Re: [PATCH] accel/rocket: Add per-task flags and interrupt mask for flexible job handling

From: Tomeu Vizoso

Date: Tue Feb 17 2026 - 01:51:46 EST


On Mon, Feb 16, 2026 at 7:38 PM Ross Cawston <ross@xxxxxxx> wrote:
>
> The Rocket NPU supports multiple task types:
> - Convolutional workloads that use CNA, Core, and DPU blocks
> - Standalone post-processing (PPU) tasks such as pooling and element-wise operations
> - Pipelined DPU→PPU workloads
>
> The current driver has several limitations that prevent correct execution of
> non-convolutional workloads and multi-core operation:
>
> - CNA and Core S_POINTER registers are always initialized, re-arming them
> with stale state from previous jobs and corrupting standalone DPU/PPU tasks.
> - Completion is hard-coded to wait only for DPU interrupts, causing PPU-only
> or DPU→PPU pipeline jobs to time out.
> - Ping-pong mode is unconditionally enabled, which is unnecessary for
> single-task jobs.
> - Non-zero cores hang because the vendor-specific "extra bit" (bit 28 × core
> index) in S_POINTER is not set; the BSP sets this via MMIO because userspace
> cannot know which core the scheduler will select.
> - Timeout and IRQ debugging information is minimal.
>
> This patch introduces two new per-task fields to struct rocket_task:
>
> - u32 int_mask: specifies which block completion interrupts signal task done
> (DPU_0|DPU_1 for convolutional/standalone DPU, PPU_0|PPU_1 for PPU tasks).
> Zero defaults to DPU_0|DPU_1 for backward compatibility.
> - u32 flags: currently used for ROCKET_TASK_NO_CNA_CORE to indicate standalone
> DPU/PPU tasks that must not touch CNA/Core state.
>
> Additional changes:
> - Only initialize CNA and Core S_POINTER (with the required per-core extra bit)
> when ROCKET_TASK_NO_CNA_CORE is not set.
> - Set the per-core extra bit via MMIO to fix hangs on non-zero cores.
> - Enable ping-pong mode only when the job contains multiple tasks.
> - Mask and clear interrupts according to the task's int_mask.
> - Accept both DPU and PPU completion interrupts in the IRQ handler.
> - Minor error-path fix in GEM object creation (check error after unlocking
> mm_lock).
>
> These changes, derived from vendor BSP behavior, enable correct execution
> of PPU-only tasks, pipelined workloads, and reliable multi-core operation
> while preserving backward compatibility.

Hi Ross,

Thanks a lot for the patch, it brings lots of good stuff.

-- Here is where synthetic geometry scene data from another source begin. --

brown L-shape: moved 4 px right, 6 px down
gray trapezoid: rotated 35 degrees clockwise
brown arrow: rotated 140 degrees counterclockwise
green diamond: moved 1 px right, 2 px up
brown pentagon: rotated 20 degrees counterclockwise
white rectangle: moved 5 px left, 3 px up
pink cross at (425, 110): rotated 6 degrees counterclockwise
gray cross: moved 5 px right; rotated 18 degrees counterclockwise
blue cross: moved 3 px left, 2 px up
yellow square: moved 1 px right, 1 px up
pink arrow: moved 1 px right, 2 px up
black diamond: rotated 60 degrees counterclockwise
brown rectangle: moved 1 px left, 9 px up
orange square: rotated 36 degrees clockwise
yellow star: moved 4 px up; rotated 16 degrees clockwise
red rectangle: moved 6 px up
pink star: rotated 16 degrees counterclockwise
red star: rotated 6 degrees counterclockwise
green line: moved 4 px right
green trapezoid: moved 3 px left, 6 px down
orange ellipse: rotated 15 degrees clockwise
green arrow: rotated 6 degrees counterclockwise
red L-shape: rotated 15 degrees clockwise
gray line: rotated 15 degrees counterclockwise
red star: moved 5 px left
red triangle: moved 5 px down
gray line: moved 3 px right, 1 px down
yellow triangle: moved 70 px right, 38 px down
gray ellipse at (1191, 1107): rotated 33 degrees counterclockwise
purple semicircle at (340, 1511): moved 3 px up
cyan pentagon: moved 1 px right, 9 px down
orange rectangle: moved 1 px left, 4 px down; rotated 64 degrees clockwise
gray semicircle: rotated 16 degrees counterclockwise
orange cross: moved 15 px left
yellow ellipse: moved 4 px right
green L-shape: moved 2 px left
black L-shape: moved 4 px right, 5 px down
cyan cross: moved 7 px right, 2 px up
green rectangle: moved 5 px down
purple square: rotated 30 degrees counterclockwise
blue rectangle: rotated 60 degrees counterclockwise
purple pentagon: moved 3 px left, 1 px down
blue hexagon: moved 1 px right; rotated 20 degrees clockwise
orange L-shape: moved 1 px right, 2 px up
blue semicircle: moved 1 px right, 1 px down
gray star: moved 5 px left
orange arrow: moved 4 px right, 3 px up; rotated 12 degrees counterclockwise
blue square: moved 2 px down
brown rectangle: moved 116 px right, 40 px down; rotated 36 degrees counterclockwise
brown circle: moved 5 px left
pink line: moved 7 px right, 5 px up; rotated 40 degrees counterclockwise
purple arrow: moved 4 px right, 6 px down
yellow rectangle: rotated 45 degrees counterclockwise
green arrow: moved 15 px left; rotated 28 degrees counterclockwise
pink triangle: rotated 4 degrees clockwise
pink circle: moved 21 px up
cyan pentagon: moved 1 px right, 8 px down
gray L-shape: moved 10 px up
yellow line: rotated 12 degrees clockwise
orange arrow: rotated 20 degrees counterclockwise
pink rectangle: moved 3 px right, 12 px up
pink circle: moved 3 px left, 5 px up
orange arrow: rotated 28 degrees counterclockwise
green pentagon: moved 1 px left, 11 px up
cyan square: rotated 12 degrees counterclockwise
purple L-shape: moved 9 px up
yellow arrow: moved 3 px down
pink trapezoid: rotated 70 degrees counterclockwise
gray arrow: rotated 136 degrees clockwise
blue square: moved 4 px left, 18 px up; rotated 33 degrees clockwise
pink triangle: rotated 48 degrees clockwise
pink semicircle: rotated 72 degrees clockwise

Before I look into it in detail, would you be able to split it in
individual patches? Basically, so each patch does just one thing and
you don't need to mention that it does something else in addition. I
recommend using b4 for managing your series:
https://b4.docs.kernel.org/en/latest/

Crucially important is to separate fixes and cleanups from new features.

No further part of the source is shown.